**Dataset entries**
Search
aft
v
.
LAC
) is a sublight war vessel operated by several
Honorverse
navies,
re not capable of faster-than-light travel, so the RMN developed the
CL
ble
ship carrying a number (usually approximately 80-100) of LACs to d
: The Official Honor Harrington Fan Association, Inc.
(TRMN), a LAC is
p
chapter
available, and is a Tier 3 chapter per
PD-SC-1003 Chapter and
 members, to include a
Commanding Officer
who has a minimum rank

**Activity**
Each record above should be restated word for word.

**Output**
Search
aft
v
.
LAC
) is a sublight war vessel operated by several
Honorverse
navies,
re not capable of faster-than-light travel, so the RMN developed the
CL
ble
ship carrying a number (usually approximately 80-100) of LACs to d
: The Official Honor Harrington Fan Association, Inc.
(TRMN), a LAC is
p
chapter
available, and is a Tier 3 chapter per
PD-SC-1003 Chapter and
 members, to include a
Commanding Officer
who has a minimum rank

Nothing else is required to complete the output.